EXERCISE INSTRUCTIONS = Each entry is to be reproduced verbatim, and images are to be omitted.

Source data
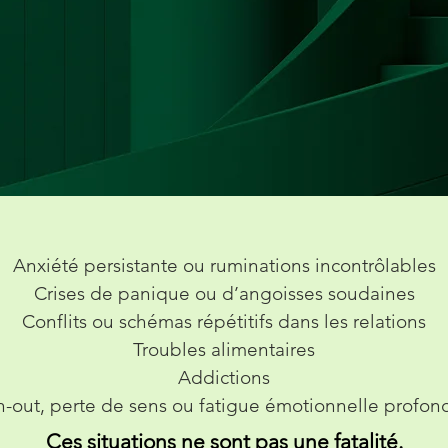
Anxiété persistante ou ruminations incontrôlables
Crises de panique ou d’angoisses soudaines
Conflits ou schémas répétitifs dans les relations
Troubles alimentaires
Addictions
n-out, perte de sens ou fatigue émotionnelle profo
Ces situations ne sont pas une fatalité.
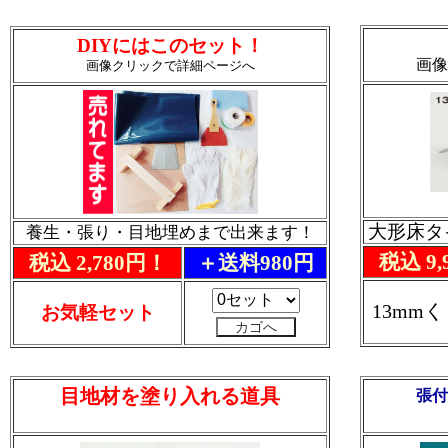
DIYにはこのセット！
画像
画像クリックで詳細ページへ
大形床タ
養生・張り・目地埋めまで出来ます！
税込 9,
税込 2,780円！
＋送料980円
13mm
お気軽セット
目地材を塗り入れる道具
張付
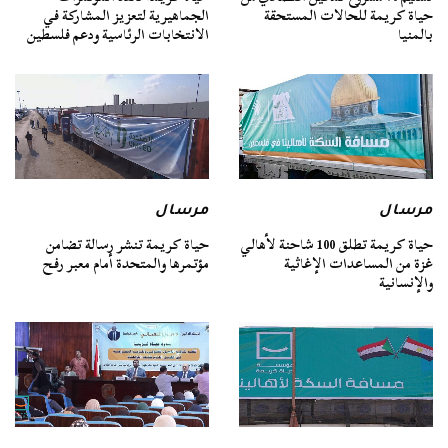
حياة كريمة للحالات المستحقة
الجماهيرية لتعزيز المشاركة في
بالمنيا
الانتخابات الرئاسية ودعم فلسطين
مرسال
مرسال
حياة كريمة تطلق 100 شاحنة لأهالي
حياة كريمة تنشر رسالة تضامن
غزة من المساعدات الإغاثية
مؤتمرها والمتحدة أمام معبر رفح
والإنسانية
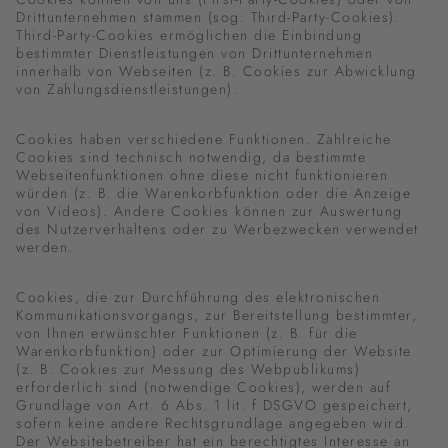
Drittunternehmen stammen (sog. Third-Party-Cookies).
Third-Party-Cookies ermöglichen die Einbindung
bestimmter Dienstleistungen von Drittunternehmen
innerhalb von Webseiten (z. B. Cookies zur Abwicklung
von Zahlungsdienstleistungen).
Cookies haben verschiedene Funktionen. Zahlreiche
Cookies sind technisch notwendig, da bestimmte
Webseitenfunktionen ohne diese nicht funktionieren
würden (z. B. die Warenkorbfunktion oder die Anzeige
von Videos). Andere Cookies können zur Auswertung
des Nutzerverhaltens oder zu Werbezwecken verwendet
werden.
Cookies, die zur Durchführung des elektronischen
Kommunikationsvorgangs, zur Bereitstellung bestimmter,
von Ihnen erwünschter Funktionen (z. B. für die
Warenkorbfunktion) oder zur Optimierung der Website
(z. B. Cookies zur Messung des Webpublikums)
erforderlich sind (notwendige Cookies), werden auf
Grundlage von Art. 6 Abs. 1 lit. f DSGVO gespeichert,
sofern keine andere Rechtsgrundlage angegeben wird.
Der Websitebetreiber hat ein berechtigtes Interesse an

SOLUTION TO THIS EXERCISE =
Anxiété persistante ou ruminations incontrôlables
Crises de panique ou d’angoisses soudaines
Conflits ou schémas répétitifs dans les relations
Troubles alimentaires
Addictions
n-out, perte de sens ou fatigue émotionnelle profo
Ces situations ne sont pas une fatalité.
DIYにはこのセット！
画像
画像クリックで詳細ページへ
大形床タ
養生・張り・目地埋めまで出来ます！
税込 9,
税込 2,780円！
＋送料980円
13mm
お気軽セット
目地材を塗り入れる道具
張付
حياة كريمة للحالات المستحقة
الجماهيرية لتعزيز المشاركة في
بالمنيا
الانتخابات الرئاسية ودعم فلسطين
مرسال
مرسال
حياة كريمة تطلق 100 شاحنة لأهالي
حياة كريمة تنشر رسالة تضامن
غزة من المساعدات الإغاثية
مؤتمرها والمتحدة أمام معبر رفح
والإنسانية
Drittunternehmen stammen (sog. Third-Party-Cookies).
Third-Party-Cookies ermöglichen die Einbindung
bestimmter Dienstleistungen von Drittunternehmen
innerhalb von Webseiten (z. B. Cookies zur Abwicklung
von Zahlungsdienstleistungen).
Cookies haben verschiedene Funktionen. Zahlreiche
Cookies sind technisch notwendig, da bestimmte
Webseitenfunktionen ohne diese nicht funktionieren
würden (z. B. die Warenkorbfunktion oder die Anzeige
von Videos). Andere Cookies können zur Auswertung
des Nutzerverhaltens oder zu Werbezwecken verwendet
werden.
Cookies, die zur Durchführung des elektronischen
Kommunikationsvorgangs, zur Bereitstellung bestimmter,
von Ihnen erwünschter Funktionen (z. B. für die
Warenkorbfunktion) oder zur Optimierung der Website
(z. B. Cookies zur Messung des Webpublikums)
erforderlich sind (notwendige Cookies), werden auf
Grundlage von Art. 6 Abs. 1 lit. f DSGVO gespeichert,
sofern keine andere Rechtsgrundlage angegeben wird.
Der Websitebetreiber hat ein berechtigtes Interesse an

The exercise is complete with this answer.